Copy out every line from the records that includes "kisoihin".

| Saved entries |
BEGIN
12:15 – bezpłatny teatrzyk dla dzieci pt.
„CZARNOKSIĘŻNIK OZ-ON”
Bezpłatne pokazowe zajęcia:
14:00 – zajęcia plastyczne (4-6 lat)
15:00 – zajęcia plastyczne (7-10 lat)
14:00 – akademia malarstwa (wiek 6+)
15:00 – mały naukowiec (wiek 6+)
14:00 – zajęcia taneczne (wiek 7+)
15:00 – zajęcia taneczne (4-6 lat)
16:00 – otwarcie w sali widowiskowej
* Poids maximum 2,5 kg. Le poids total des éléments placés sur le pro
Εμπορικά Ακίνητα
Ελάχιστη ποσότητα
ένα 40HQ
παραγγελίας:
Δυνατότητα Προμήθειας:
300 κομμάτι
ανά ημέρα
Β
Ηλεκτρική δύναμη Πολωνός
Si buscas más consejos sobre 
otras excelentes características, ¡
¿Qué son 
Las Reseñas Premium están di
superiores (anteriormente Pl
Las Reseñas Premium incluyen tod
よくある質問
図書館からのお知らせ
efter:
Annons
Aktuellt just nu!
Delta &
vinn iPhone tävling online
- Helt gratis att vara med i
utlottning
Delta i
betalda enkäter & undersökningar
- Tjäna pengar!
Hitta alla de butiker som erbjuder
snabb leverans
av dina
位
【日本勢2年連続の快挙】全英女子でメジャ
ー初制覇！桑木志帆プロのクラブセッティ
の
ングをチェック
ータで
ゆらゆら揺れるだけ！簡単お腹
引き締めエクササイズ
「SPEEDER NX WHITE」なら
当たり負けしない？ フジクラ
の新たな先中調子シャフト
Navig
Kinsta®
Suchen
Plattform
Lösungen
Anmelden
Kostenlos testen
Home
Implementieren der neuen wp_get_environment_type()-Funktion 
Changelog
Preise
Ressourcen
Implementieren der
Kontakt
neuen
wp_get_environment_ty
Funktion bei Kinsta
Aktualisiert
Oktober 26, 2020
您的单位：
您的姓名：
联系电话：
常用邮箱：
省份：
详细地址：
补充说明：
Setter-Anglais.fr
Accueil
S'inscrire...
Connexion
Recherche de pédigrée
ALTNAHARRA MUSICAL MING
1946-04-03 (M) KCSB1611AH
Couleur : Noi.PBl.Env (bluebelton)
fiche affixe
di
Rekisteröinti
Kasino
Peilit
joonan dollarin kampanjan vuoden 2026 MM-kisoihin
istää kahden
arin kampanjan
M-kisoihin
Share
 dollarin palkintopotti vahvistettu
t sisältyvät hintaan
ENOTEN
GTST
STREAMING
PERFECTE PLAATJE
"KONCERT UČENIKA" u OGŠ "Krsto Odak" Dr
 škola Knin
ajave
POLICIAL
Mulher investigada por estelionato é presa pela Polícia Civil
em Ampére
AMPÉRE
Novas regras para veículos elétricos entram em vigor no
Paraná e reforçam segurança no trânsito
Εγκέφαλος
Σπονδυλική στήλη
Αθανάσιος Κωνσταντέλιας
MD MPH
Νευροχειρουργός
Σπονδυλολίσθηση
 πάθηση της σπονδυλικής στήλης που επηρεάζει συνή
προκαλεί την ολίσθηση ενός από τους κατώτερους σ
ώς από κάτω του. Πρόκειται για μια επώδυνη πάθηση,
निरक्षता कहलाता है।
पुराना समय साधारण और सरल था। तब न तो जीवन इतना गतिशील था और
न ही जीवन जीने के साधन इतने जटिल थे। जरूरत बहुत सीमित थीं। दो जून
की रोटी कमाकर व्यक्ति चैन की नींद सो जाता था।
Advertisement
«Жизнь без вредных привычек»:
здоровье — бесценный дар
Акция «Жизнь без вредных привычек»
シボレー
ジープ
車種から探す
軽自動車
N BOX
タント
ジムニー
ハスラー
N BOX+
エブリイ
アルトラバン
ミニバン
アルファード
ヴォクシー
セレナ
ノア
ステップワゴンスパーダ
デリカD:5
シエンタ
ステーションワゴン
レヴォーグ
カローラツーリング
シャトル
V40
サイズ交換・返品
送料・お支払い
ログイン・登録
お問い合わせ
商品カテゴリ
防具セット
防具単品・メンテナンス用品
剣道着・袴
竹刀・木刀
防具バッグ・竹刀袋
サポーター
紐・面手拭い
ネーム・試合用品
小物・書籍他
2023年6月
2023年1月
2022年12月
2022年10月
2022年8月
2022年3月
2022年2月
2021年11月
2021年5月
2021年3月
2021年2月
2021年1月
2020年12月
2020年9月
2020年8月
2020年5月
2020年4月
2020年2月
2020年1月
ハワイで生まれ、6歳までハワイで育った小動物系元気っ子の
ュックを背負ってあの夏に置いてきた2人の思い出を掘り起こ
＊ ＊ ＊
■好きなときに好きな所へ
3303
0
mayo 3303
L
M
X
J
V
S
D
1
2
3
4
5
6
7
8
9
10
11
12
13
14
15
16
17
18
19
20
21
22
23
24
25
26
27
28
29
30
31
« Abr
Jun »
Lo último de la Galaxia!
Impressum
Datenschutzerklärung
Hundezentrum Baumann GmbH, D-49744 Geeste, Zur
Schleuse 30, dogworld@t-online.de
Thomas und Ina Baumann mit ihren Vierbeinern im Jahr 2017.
END
| SOLUTION |
joonan dollarin kampanjan vuoden 2026 MM-kisoihin
M-kisoihin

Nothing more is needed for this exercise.